[FPSPACE] Which way for NASA? A step-by-step path -- 'FlexiblePath' concept may work out better than fixation on moon orMars // September 11, 2009

John jbcharle at gmail.com
Mon Sep 14 20:07:20 EDT 2009


Jens,

Thanks for the opportunity to clarify my position. Personally I am in  
favor of a space program with robots doing what they do best--which is  
acting as surrogates for people in places we cannot or don't want to  
send people--and with people in LEO, and on the Moon, and on Mars and  
elsewhere, doing the scientific investigations that they do best.
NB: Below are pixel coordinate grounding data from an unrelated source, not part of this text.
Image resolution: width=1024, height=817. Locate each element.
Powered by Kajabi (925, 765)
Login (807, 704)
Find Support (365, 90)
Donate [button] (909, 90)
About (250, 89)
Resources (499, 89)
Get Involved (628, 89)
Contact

My comment about having had a goal for the past few years relates to  
the way it focused our planning onto those space life sciences  
research topics that contributed to the goal.  I will miss that focus.

JBC
(some typos due to iPhone touchpad)

On Sep 13, 2009, at 14:15, "Jens Kieffer-Olsen" <dstdba at post4.tele.dk>  
wrote:

>
> Jim's MSNBC commentary is good - very good - given that there
> is not enough money in the pot to both land a crew on Mars
> AND bring it back home to Earth.
>
> My only misgiving - and one that neither David nor John Charles
> seems to address  - is that we are far from ready to 'dismiss'
> low Earth orbit. "Been there, done that" is NOT in my view the
> proper attitude to the challenge of mastering LEO!
>
> What we need is a string of international space stations. The
> ISS is in a rather arbitrary orbit, chosen to meet Russian
> requirements. Let's have a HISS as well, a High Inclination
> Space Station to study polar regions and release satellites
> into such orbits. And of course a zero inclination space
> station, from which to release interplanetary spacecraft.
>
> If maintaining three international space stations is too tall
> an order, I don't think time is ready yet to contemplate the
> noble plan of establishing a permanent manned outpost on, say,
> Phobos.
>
> --
> Jens Kieffer-Olsen
> Slagelse, Denmark
>
> -----Original Message-----
> From: John Charles [mailto:jbcharle at gmail.com]
> Sent: Saturday, September 12, 2009 10:13 PM
>
> [snip]
>
>> Someday, somebody will have to actually commit to a concrete
>> architecture for human space exploration beyond low Earth orbit,
>> and let human creativity bend that architecture to new and
>> unanticipated uses.  Griffin made a valiant attempt, and always
>> impressed me as someone who actually understood how things had
>> to be arranged in order to work.  He also antagonized people,
>> including some who now claim he "hated" this or that, and others
>> who stood not to profit under his plans.
>
>> On Sat, Sep 12, 2009 at 10:59 AM, David Portree
>> <dsfportree at hotmail.com> wrote:
>
> [snip]
>
>>> JSC and Griffin *hated" the DPT approach. Which probably
>>> means it's a good idea, JSC being the minds behind the Space
>>> Shuttle and Shuttle-launched Space Station, after all.
>>>
>>> ________________________________
>>> From: jameseoberg at comcast.net
>>> To: fpspace at friends-partners.org
>>> Date: Fri, 11 Sep 2009 20:16:04 -0500
>>>
>> http://www.msnbc.msn.com/id/32767421/ns/technology_and_science- 
>> space//
>>>
>>> Commentary By James Oberg // NBC News space analyst //
>>> Special to MSNBC
>
> [snip]
>
>>> None of us really knows what criteria the White House will use
>>> to select NASA's future course, or how policymakers will mix and
>>> match among the options.
>>> In all my years of experience observing the Space Age, working
>>> within the heart of it, and writing and speaking widely about it,
>>> I've found that expecting rationality in the debate over space
>>> policy is often a folly that ends in tears.
>>>
>>> I do want to make one plea, however. My own contribution to the
>>> national debate is going to be a defense of the much-maligned
>>> "look but don't touch" option - what the panel calls "Flexible
>>> Path." I think it deserves more respect than it's been getting,
>>> and I'd be content to see it emerge from the process.